If you’re trying to round up your friends or family for a good ol’ video chat sesh, look no further than Snapchat. In addition to sending disappearing photos and videos, you can also use it for group video chat.
Unlike Zoom or Google Hangouts, it doesn’t require setting up meeting rooms, sending links, or entering passwords. Quarantine is stressful enough, amirite?
Not to mention, there’s always that one clueless friend in the group who somehow misses the text message or email with all the login info. (It’s me. That one friend is actually me!)
Oh, and another perk: You also don’t have to worry about weird, creepy Zoom hackers invading your wholesome virtual gathering.
If you already have Snapchat on your phone, all you have to do is open the app and tap a few buttons to start.
You also have the option to invite up to 15 of your (closest) friends and apply those fun filters you’d normally save for sending Snaps to your crushes. If that’s still a thing people do.
For those of you planning your next virtual hangout, here’s how to set up a group call on Snapchat.
Gather your group
When you open Snapchat, all you have to do is swipe to the right and tap on the “New Chat” icon in the upper right-hand corner. Then, choose the specific contacts you want to add to the group chat.
Once your group is finalized, you’ll be brought to the standard chat window you’d normally use to type messages to one another.
When everyone’s ready to start the video chat, tap the camera icon in the right-hand corner.
If your friends or family are like mine and use Snapchat to communicate often, then you might already have a group set up.
If that’s the case, all you need to do is open the app to the Chat section, tap on the specific group, and then select the video icon.
If you create a new group, though, you’ll always be able to access it from the contacts list so you don’t have to type in everyone’s names all over again.
Those using an Apple device also have CallKit integration. That means you can also start a video call via Snapchat through your main call log on your iPhone, iPad, or MacBook without having to open the app.
Navigating the chat windows
I’ll be honest, figuring out how to navigate everything might be a little confusing at first, but it’s easy to get the hang of it after a while.
Once you hit the video call button, a notification appears to let you know it’s ringing. Make sure your face is in the frame, though, because whoever you’re calling can see your video before they answer.
When everyone picks up, each person’s face appears in a tile while yours is displayed at the bottom in a little circular bubble.
Similar to how most video chat apps work, you can also choose to enter with either video or just audio turned on. And, if you change your mind mid-video chat, you can turn either one on or off while you’re on the call.
If there’s someone who can’t make it to the video chat session, you still have access to the chat window while on the call. So, you can type your messages and chat with everyone simultaneously.
But if you want to hear what everyone is saying on the video call, you’ll have to jump back into that video mode by tapping “Join” in the upper right corner of the window.
Forget backgrounds, you can use filters instead
Sure, switching up your virtual background on Zoom is fun.

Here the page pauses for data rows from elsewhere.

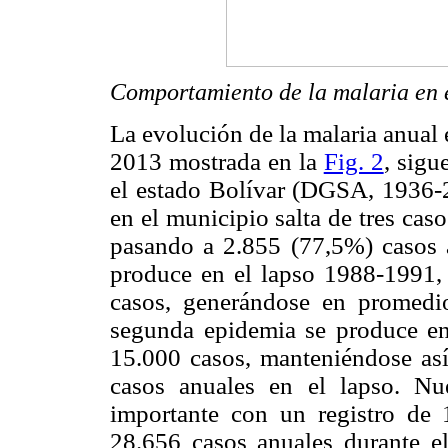
Comportamiento de la malaria en e
La evolución de la malaria anual 
2013 mostrada en la
Fig. 2
, sigu
el estado Bolívar (DGSA, 1936-
en el municipio salta de tres ca
pasando a 2.855 (77,5%) casos a
produce en el lapso 1988-1991,
casos, generándose en promedi
segunda epidemia se produce en 
15.000 casos, manteniéndose as
casos anuales en el lapso. N
importante con un registro de
28.656 casos anuales durante e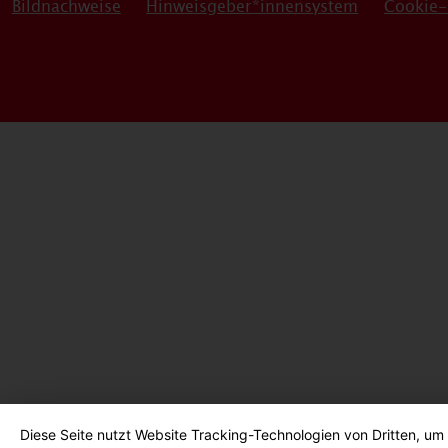
Bildnachweise
Hinweisgeber*innensystem
Cookie-
Diese Seite nutzt Website Tracking-Technologien von Dritten, um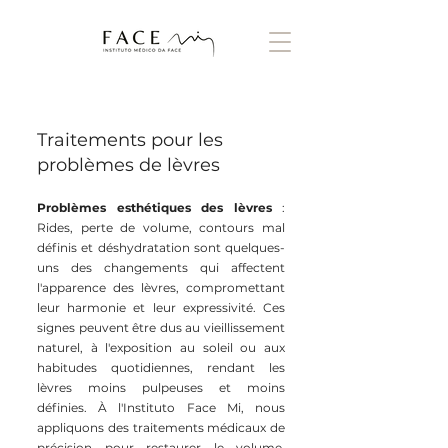
Traitements pour les
problèmes de lèvres
Problèmes esthétiques des lèvres
:
Rides, perte de volume, contours mal
définis et déshydratation sont quelques-
uns des changements qui affectent
l'apparence des lèvres, compromettant
leur harmonie et leur expressivité. Ces
signes peuvent être dus au vieillissement
naturel, à l'exposition au soleil ou aux
habitudes quotidiennes, rendant les
lèvres moins pulpeuses et moins
définies. À l'Instituto Face Mi, nous
appliquons des traitements médicaux de
précision pour restaurer le volume,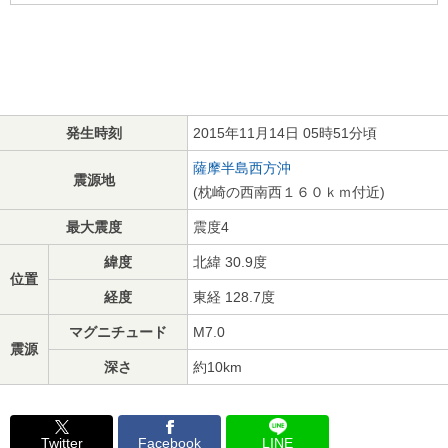
発生時刻
2015年11月14日 05時51分頃
薩摩半島西方沖
震源地
(枕崎の西南西１６０ｋｍ付近)
最大震度
震度4
緯度
北緯 30.9度
位置
経度
東経 128.7度
マグニチュード
M7.0
震源
深さ
約10km
Twitter
Facebook
LINE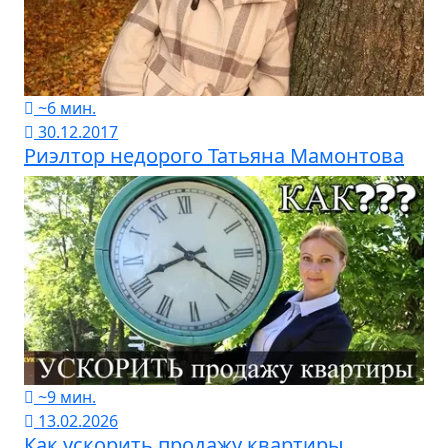
~6 мин.
30.12.2017
Риэлтор недорого Татьяна Мамонтова
~9 мин.
13.02.2026
Как ускорить продажу квартиры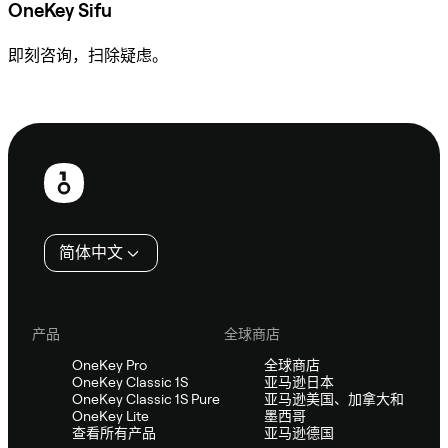
OneKey Sifu
即刻咨询，扫除疑虑。
咨询 Sifu
页
脚
简体中文
产品
全球商店
OneKey Pro
全球商店
OneKey Classic 1S
亚马逊日本
OneKey Classic 1S Pure
亚马逊美国、加拿大和
OneKey Lite
墨西哥
查看所有产品
亚马逊德国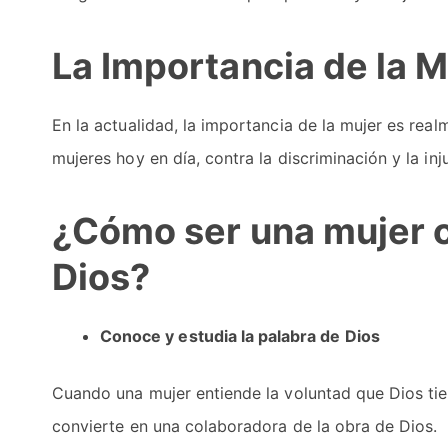
La Importancia de la M
En la actualidad, la importancia de la mujer es real
mujeres hoy en día, contra la discriminación y la in
¿Cómo ser una mujer c
Dios?
Conoce y estudia la palabra de Dios
Cuando una mujer entiende la voluntad que Dios tie
convierte en una colaboradora de la obra de Dios.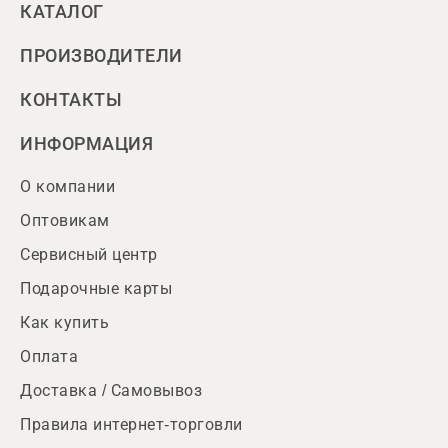
КАТАЛОГ
ПРОИЗВОДИТЕЛИ
КОНТАКТЫ
ИНФОРМАЦИЯ
О компании
Оптовикам
Сервисный центр
Подарочные карты
Как купить
Оплата
Доставка / Самовывоз
Правила интернет-торговли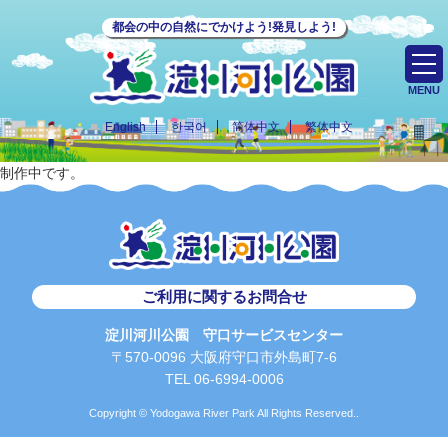
都会の中の自然にでかけよう!発見しよう!
MENU
English
한국어
简体中文
繁体中文
制作中です。
ご利用に関するお問合せ
淀川河川公園 守口サービスセンター
〒570-0096 大阪府守口市外島町7-6
TEL 06-6994-0006
Copyright © Yodogawa River Park All Rights Reserved..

But those face filters are a lot more fun, especially during quarantine, when you’re trying to hide the fact that you haven’t been keeping up with your skincare routine. Or, washing your hair, or really anything for that matter, but I digress.
When you’re in the video chat, tap on your beautiful face at the bottom of the display and all of the filters will appear below it for you to scroll through and try on. When you’ve decided on the one you want, you can tap anywhere on the display to lock it in and use it for the remainder of the call. Or, change it up if you want. The sky is truly the limit here.
But just don’t let it get too out of hand because while they’re fun, trying all the different options can be very distracting.
And your friends might start to hate you for not paying attention to them. I’m not speaking from experience or anything, here.